First, we’d like to recognize the tremendous efforts made by the entire UN development system to begin implementing the many reforms mandated in the QCPR. We know this is not an easy or simple task, and we applaud your efforts to comply with the directives from Member States. Among several noteworthy steps, we particularly appreciate the progress made by the funds and programs on setting a common cost recovery rate, aligning Strategic Plans with the QCPR cycle, and presenting integrated budgets, and we commend the UN Development Group for establishing new Standard Operating Procedures for Delivering as One countries and creating an Action Plan for QCPR implementation. All these steps assure us that the reforms agreed to by Member States are well underway.
Mr. President, we agree that evaluation and the use of evidence-based programming are the core of results-based management. We read with interest the Secretary General’s note and draft paper on independent system-wide evaluation provided to delegations Wednesday morning. A well-managed, system-wide evaluation capacity could provide a significant boost in helping agencies to deliver results, and also complement the important work already being done by individual agencies. We have questions about how it all fits together that need to be addressed so that the system-wide evaluation mechanism meets our collective needs, does not duplicate the activities of other evaluation bodies, and promotes the efficient and effective use of resources.
We would like to recognize those agencies, including UNDP and UNICEF, that have established strong evaluation offices, and encourage them to continue applying the lessons learned from evaluations to improve their performance. Other agencies are in the process of reforming their evaluation functions. We and other Member States will be paying close attention to implementation, including of UNFPA’s new Evaluation Policy agreed to at the recent Board meeting, to ensure independent and credible evaluation offices across the board.
Second, we want to underscore the importance of the efficient and effective use of resources. Value for money is critical to donor and recipient countries, and we note the efforts by all agencies to rein in costs, particularly in administrative and support areas, to preserve program funding levels. Some organizations have achieved significant savings in areas such as travel. The transparency of such expenditures is important for both Member States and agencies to track progress and ensure accountability.
When discussing funding of UN operational activities for development, we recognize that both core and non-core funding are important to the financial stability of agencies, as well as their ability to deliver results on the ground. We welcome the increase in program country self-financed projects, which demonstrate strong national ownership and leadership. These programs, worth as much as $1 billion annually for some organizations, constitute a growing percentage of agencies’ non-core funding and reflect a widening of the donor pool in the context of the changing development landscape. Our bottom line in funding UN operational activities is simple: agencies must consistently demonstrate that they are using public resources in the most efficient and effective manner possible.

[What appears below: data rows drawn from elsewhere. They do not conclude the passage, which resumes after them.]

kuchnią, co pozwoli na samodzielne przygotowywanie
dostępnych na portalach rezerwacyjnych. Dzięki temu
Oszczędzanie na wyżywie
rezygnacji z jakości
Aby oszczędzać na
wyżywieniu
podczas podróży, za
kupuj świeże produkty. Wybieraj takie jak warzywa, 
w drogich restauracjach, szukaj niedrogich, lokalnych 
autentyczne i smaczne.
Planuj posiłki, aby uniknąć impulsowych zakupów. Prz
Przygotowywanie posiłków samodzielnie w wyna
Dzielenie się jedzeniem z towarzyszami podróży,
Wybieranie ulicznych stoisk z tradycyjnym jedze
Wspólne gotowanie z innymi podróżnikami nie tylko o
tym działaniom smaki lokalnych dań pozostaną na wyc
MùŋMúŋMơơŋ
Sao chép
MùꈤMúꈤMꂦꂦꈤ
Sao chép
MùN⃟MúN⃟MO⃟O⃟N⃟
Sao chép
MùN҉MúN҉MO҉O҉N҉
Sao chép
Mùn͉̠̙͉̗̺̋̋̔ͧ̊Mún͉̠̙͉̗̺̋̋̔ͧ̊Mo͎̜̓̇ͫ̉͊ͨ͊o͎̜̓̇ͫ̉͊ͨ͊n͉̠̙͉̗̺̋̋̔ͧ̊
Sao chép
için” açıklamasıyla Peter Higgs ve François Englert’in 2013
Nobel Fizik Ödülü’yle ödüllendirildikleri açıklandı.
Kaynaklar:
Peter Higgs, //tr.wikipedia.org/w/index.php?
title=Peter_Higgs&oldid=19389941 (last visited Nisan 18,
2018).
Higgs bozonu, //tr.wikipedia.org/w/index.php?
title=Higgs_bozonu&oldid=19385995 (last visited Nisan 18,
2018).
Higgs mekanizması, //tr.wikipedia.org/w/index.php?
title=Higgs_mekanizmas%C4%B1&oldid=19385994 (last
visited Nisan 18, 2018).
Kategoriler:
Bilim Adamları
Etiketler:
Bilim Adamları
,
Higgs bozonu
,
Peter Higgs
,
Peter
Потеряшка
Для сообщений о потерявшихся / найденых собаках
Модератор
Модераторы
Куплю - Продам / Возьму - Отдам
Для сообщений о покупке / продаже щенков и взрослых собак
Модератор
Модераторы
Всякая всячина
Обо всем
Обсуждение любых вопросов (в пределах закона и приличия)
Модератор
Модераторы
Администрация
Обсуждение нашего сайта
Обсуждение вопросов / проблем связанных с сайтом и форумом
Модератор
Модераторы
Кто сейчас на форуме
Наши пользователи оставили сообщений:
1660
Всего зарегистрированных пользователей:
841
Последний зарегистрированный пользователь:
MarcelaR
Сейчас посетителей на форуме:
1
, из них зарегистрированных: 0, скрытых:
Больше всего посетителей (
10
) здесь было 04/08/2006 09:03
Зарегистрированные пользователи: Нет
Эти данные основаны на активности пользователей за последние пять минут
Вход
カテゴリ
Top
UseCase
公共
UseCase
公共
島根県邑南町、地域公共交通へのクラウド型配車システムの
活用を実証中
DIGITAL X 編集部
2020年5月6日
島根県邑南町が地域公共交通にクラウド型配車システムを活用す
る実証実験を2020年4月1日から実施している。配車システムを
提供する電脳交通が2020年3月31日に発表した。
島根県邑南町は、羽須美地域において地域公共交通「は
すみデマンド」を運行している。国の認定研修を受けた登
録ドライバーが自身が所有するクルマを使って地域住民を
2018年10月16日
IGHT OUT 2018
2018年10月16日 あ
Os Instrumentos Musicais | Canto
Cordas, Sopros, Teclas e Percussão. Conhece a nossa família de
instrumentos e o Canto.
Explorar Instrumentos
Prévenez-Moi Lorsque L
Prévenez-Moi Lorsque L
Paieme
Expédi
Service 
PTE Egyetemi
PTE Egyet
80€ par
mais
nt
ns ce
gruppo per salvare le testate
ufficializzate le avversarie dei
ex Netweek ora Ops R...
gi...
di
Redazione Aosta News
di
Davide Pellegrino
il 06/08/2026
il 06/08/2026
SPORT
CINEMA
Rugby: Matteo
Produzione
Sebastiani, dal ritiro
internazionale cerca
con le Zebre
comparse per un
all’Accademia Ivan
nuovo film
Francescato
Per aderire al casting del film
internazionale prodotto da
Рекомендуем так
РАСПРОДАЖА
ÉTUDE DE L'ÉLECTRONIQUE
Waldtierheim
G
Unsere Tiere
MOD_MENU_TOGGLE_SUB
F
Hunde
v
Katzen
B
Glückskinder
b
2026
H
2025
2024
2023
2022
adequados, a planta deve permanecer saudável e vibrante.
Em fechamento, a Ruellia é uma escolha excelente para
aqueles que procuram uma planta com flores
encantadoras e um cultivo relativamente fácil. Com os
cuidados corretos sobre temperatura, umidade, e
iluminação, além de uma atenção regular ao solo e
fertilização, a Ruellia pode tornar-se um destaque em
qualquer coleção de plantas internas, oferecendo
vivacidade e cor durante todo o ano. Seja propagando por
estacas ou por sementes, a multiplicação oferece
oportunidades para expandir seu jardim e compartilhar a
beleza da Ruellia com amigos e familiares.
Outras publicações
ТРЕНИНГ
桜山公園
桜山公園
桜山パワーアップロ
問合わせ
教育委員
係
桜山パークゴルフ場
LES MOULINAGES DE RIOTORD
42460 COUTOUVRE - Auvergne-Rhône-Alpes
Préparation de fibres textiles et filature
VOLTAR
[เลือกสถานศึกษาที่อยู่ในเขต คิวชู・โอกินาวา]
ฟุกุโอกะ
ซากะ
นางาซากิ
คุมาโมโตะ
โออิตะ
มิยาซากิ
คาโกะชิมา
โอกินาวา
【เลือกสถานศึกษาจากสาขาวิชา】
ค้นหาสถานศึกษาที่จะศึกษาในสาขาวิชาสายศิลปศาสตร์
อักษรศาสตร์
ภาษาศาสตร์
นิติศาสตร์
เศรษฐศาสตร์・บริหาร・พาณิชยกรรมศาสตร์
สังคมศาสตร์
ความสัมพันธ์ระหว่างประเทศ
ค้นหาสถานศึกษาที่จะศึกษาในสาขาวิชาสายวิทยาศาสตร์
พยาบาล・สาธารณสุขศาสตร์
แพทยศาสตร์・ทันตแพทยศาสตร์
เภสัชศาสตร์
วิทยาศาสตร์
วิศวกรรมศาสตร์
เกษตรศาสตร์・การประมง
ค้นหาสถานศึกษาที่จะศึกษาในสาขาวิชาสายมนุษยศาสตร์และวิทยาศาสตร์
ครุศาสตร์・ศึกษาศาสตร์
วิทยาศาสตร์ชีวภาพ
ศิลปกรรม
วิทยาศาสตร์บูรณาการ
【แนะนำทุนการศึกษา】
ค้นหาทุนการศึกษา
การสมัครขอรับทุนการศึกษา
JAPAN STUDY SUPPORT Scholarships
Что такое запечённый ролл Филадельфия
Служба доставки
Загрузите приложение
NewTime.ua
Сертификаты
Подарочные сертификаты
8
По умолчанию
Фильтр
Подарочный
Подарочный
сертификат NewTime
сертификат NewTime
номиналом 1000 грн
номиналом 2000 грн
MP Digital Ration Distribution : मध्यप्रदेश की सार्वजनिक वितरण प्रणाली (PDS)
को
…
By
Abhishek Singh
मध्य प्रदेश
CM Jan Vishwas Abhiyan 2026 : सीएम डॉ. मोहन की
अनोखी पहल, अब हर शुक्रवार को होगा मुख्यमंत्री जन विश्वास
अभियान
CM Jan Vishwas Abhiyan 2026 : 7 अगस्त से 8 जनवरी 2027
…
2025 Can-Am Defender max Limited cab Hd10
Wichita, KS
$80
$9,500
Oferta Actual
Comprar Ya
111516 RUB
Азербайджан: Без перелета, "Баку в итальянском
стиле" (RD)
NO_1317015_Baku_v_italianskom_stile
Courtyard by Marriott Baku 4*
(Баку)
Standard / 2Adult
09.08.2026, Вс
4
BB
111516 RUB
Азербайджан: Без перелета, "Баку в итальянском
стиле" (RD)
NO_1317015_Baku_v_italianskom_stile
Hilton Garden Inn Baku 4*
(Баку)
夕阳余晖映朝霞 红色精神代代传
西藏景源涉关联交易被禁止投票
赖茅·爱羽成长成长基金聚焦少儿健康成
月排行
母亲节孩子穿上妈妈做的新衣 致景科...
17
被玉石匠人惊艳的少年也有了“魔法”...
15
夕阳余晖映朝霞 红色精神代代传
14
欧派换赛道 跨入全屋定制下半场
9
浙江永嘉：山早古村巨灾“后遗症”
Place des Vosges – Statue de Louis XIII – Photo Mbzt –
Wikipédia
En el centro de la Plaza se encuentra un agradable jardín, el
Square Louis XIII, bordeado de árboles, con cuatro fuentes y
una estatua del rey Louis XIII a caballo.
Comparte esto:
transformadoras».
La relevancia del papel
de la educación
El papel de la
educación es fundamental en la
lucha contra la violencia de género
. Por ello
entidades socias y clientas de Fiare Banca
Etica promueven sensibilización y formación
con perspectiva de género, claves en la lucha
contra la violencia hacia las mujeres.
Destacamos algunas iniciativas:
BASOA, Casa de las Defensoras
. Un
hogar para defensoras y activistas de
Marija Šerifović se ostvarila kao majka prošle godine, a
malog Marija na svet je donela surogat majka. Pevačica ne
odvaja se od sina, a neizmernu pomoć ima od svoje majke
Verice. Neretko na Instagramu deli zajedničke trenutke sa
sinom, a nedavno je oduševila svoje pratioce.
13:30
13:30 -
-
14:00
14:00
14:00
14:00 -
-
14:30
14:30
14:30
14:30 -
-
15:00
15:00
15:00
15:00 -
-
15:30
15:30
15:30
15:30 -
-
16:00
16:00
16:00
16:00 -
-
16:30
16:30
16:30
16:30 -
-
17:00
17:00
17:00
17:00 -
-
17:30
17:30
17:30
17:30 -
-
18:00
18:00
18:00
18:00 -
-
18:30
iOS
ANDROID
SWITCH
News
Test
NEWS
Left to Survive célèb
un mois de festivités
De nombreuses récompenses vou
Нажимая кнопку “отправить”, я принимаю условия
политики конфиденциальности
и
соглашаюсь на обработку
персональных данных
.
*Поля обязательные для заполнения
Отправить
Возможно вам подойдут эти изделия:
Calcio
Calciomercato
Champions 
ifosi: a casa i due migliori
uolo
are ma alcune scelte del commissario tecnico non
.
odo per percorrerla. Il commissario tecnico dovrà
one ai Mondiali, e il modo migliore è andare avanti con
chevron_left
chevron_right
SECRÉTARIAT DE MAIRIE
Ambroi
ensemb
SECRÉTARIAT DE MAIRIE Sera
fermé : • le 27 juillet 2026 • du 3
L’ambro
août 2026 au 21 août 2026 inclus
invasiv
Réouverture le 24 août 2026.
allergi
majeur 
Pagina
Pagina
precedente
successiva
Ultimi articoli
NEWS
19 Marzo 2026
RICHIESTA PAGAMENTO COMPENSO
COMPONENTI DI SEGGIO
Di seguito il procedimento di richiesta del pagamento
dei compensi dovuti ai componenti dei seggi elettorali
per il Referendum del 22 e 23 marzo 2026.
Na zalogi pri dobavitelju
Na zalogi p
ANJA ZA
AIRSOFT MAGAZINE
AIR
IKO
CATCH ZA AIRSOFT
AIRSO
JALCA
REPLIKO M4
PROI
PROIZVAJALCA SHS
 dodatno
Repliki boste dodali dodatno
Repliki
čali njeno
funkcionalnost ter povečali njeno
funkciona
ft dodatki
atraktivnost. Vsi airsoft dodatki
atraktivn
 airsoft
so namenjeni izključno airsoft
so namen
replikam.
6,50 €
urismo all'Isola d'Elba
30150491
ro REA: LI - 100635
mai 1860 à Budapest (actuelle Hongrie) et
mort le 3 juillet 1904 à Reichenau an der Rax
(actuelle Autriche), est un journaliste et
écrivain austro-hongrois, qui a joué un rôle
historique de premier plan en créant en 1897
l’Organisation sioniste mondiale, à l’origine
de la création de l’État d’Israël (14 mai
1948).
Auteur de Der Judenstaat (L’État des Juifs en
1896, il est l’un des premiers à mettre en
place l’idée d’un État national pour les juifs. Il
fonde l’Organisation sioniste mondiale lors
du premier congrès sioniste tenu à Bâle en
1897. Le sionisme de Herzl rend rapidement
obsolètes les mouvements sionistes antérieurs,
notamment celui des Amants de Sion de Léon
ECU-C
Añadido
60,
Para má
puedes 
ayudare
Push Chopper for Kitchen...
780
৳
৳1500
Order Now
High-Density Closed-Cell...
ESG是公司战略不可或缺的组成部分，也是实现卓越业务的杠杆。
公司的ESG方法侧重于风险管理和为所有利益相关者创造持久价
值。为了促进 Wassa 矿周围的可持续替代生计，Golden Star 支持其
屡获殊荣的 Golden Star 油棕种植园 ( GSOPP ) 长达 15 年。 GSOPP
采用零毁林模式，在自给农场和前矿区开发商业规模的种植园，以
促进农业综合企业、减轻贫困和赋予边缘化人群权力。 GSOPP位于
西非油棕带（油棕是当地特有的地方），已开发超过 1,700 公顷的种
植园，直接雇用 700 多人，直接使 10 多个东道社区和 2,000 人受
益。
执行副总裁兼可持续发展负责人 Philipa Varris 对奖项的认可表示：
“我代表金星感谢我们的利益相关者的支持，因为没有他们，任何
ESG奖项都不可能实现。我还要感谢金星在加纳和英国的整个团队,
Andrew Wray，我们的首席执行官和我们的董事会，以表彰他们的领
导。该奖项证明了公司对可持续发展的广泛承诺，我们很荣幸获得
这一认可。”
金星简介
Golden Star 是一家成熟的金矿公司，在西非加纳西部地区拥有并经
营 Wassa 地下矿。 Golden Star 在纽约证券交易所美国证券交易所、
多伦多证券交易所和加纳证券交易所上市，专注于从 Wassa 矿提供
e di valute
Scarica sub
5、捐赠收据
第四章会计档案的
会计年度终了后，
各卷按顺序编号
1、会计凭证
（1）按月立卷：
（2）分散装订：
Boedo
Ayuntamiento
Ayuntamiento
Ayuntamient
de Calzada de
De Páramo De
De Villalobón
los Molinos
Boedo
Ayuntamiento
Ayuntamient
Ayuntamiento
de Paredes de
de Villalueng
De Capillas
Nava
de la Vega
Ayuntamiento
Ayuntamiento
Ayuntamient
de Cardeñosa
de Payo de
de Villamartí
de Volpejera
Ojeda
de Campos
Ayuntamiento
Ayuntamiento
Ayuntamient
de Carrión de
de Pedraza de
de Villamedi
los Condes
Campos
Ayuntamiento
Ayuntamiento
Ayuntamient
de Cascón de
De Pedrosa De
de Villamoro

Third, we share the view of many countries that strengthening the role of the Resident Coordinator is a crucial part of efforts to implement QCPR guidance. A robust RC system can lead to greater effectiveness and better integration in the field. We appreciate the continuing efforts by many agencies to nominate strong leaders from within their ranks to the RC system. We also encourage agencies to consider candidates from outside the UN system who may have relevant experience in areas like crisis management or humanitarian response. It is also important for agencies to ensure that the RC and the RC Office serve the interests and mandates of the entire UN system, in order to help the different elements of the UN operate in a coherent manner at the country level.
Mr. President, my delegation believes the QCPR was the strongest and most substantive resolution to address the UN development system in many years. We look forward to continuing our close and productive relationship with all the bodies affected by the QCPR as they work to implement its important reforms. Our goal is one I know we all share: to make the UN development system work better for the people who need it most. Thank you.